Gold is, I suspect, the most obvious.  During the offertory hymn in a few minutes, money will be collected and presented at the altar.  I love it when we sing “Take my life and let it be…” as an offertory hymn.  If we’re not still ratting around our purses and wallets, we might well hesitate to sing

“Take my silver and my gold;
Not a mite would I withhold”

1

As a parish priest for thirty-five years, I think the thing I found most difficult to preach about was “stewardship” – especially where that related to asking people to pledge – and give – money for the work of the church.  I have no personal problem with giving, and have always seen giving a tithe (a tenth of my income) to the church as a biblical and appropriate response to God’s gracious gifts to me.  But to try and convince people to increase their giving has always been challenging.

 

Yet many of you know as well as I that it costs real money – our gold and silver – to do the mission and ministry of the parish and the wider church.  While your Rector is on leave, let me encourage you to bring your gifts of gold to serve God, the church and the world.

 

And then there is frankincense.  Most of the parishes in which I have served have been “allergic”

to the use of incense.  Personally, I love it, and it is wonderful to attend the Cathedral when the Dean or Bishop uses copious quantities of smoke.  I often say that there are two specific smells mentioned in the Book of Revelation – the first is incense and the second, sulphur.  I know which I prefer and the location associated with it!  In Revelation 8:4, we read

 

“The smoke of the burning incense went up with the prayers of God’s people

from the hands of the angel standing before God.”

While I am not urging on you the use of actual incense, I am urging you to prayer.  Incense represents our faithful prayers of both of adoration and thanksgiving, and of intercession and supplication.  Faithful prayer daily and systematically will change and enhance your relationship with the one who is Emmanuel, God with us.

 

If gold represents our tangible, costly giving of our resources in worship to God, and frankincense our faithful prayer life, myrrh is about practical worship by serving Christ in others.

 

In the time of Jesus, myrrh was used not only for anointing a dead body, but also for practical application in healing various ailments and infections.  A medical site I looked at says that

 

“Myrrh is applied directly to the mouth for soreness and swelling, inflamed gums (gingivitis), loose teeth, canker sores, bad breath, and chapped lips.

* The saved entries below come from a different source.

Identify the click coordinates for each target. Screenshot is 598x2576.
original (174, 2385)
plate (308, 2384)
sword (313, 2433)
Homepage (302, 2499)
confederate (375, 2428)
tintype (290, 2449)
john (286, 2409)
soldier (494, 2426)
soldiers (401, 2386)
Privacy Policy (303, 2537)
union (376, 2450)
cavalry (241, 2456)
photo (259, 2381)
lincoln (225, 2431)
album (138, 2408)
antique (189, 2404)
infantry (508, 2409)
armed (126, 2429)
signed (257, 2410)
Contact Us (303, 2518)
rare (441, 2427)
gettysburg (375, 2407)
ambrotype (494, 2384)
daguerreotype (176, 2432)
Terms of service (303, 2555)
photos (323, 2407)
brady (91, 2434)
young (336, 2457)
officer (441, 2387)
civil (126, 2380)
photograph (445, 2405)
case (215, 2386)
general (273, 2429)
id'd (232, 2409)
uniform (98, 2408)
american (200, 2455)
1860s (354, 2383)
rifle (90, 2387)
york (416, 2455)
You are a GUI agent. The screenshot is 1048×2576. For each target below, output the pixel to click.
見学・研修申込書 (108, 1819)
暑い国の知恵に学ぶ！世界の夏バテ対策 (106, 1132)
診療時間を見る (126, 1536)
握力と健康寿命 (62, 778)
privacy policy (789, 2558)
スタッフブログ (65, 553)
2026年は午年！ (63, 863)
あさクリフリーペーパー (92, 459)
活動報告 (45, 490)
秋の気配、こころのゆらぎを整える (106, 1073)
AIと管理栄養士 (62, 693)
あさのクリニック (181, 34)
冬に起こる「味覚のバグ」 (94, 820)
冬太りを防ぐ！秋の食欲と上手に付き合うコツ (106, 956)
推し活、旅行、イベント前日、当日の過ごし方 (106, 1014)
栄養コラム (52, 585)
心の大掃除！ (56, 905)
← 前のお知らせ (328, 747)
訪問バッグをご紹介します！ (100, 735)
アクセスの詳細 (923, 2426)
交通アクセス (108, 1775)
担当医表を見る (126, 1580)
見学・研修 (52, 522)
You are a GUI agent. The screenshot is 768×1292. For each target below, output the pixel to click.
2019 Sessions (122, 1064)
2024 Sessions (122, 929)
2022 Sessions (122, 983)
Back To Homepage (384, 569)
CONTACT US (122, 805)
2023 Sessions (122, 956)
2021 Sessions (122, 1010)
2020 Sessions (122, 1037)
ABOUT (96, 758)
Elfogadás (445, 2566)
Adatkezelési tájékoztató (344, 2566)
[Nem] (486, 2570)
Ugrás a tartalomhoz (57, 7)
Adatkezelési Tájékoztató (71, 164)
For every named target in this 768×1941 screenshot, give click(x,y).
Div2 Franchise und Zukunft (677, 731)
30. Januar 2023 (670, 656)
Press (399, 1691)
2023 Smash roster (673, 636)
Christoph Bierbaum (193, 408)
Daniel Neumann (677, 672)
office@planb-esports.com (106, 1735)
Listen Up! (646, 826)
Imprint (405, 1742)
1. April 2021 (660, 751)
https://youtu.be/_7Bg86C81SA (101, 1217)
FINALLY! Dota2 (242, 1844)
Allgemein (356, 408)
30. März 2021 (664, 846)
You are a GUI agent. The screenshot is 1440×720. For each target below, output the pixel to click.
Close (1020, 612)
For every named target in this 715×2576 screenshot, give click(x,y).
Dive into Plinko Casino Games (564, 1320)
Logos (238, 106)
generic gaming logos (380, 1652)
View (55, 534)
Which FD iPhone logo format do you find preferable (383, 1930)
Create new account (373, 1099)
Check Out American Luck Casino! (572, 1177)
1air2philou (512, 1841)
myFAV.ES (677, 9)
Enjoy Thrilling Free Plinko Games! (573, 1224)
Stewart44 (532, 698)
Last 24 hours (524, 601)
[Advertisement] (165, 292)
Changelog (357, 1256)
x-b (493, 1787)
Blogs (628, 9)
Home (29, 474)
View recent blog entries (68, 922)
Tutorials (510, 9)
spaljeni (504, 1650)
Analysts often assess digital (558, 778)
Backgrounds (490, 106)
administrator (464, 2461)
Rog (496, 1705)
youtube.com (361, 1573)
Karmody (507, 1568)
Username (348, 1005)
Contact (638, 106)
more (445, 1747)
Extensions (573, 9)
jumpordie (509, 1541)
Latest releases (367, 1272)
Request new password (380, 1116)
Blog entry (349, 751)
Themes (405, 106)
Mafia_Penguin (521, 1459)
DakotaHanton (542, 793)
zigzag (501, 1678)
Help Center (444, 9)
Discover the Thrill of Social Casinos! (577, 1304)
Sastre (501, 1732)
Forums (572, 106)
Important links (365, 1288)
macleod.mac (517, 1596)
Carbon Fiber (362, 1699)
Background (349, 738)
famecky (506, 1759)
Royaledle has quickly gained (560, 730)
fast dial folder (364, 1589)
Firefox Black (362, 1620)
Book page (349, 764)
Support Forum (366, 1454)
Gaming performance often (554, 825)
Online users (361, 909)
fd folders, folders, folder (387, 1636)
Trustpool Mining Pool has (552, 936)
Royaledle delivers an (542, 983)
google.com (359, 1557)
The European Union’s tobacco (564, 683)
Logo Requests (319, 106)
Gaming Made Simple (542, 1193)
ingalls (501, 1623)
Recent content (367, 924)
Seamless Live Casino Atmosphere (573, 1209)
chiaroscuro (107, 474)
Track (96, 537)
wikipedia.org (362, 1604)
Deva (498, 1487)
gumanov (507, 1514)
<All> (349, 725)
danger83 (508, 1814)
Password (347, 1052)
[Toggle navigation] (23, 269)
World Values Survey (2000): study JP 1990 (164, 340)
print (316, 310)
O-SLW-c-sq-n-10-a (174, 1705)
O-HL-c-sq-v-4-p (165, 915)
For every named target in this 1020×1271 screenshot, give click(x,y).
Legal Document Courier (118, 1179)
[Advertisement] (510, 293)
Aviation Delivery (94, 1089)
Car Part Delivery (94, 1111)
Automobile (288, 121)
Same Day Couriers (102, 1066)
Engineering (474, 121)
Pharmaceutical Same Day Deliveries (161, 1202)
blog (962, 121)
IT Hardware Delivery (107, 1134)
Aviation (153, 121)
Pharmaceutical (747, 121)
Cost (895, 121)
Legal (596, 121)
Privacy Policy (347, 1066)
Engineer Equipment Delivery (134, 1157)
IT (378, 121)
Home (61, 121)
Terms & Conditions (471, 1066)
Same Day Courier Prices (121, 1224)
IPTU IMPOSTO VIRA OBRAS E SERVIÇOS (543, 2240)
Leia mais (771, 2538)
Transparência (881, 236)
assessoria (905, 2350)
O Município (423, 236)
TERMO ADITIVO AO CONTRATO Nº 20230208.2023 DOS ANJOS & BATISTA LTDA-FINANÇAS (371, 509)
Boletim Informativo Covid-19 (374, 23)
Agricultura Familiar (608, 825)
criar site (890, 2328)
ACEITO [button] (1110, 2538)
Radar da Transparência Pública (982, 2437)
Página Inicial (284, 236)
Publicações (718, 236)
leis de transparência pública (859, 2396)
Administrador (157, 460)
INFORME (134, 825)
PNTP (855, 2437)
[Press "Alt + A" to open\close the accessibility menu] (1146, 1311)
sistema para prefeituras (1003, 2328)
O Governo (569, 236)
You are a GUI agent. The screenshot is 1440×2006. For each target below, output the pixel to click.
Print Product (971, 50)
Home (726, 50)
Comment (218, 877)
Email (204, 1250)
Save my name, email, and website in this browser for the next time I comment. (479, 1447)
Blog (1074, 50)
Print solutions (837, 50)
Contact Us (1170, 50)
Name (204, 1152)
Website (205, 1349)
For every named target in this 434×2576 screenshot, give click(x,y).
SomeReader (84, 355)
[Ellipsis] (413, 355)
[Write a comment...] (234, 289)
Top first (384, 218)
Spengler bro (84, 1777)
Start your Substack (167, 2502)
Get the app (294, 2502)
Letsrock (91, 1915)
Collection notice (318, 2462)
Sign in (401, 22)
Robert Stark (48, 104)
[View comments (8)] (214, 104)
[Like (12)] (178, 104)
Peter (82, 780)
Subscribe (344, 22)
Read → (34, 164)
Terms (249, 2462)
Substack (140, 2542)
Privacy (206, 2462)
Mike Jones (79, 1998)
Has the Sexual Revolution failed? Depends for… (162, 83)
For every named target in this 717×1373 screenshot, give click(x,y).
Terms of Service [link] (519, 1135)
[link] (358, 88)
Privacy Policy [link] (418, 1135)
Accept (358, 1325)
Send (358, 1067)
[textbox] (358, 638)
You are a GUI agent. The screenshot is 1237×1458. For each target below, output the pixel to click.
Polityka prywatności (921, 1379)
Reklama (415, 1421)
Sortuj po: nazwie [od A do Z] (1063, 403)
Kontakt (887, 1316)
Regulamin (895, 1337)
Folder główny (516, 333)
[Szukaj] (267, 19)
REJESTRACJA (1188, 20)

It is also used topically for haemorrhoids, bedsores, wounds, abrasions, and boils,” as well as for “indigestion, ulcers, coldscoughasthmalung congestion, arthritis pain, cancerleprosy, spasms, and syphilis.” [1]

 

So the gift of myrrh represents our interaction with and caring for all the people around us – even those who we do not like, or even find repulsive!  We reach out, committing ourselves to care for all in need.  We aim practically to heal, to comfort and to encourage.  Thus, of course, we heal, comfort and encourage the Christ who is in each person.  “Inasmuch as you did it to the least of these my brothers and sisters”, he says, “you did it to me.”

 

We’ve just begun a new year, with all its possibilities and challenges.  It’s traditional to review our lives and to renew our commitments at this time.

 

Let me encourage you to renew your commitments to God and God’s Church and God’s people:

  • In material commitment of your resources of money, time and talent
  • In commitment to a prayerful life of worship, thanksgiving and intercession
  • And in commitment to practical, hands-on caring for Christ in all who are in need.

 

The Lord, who is revealed to all nations, be with you!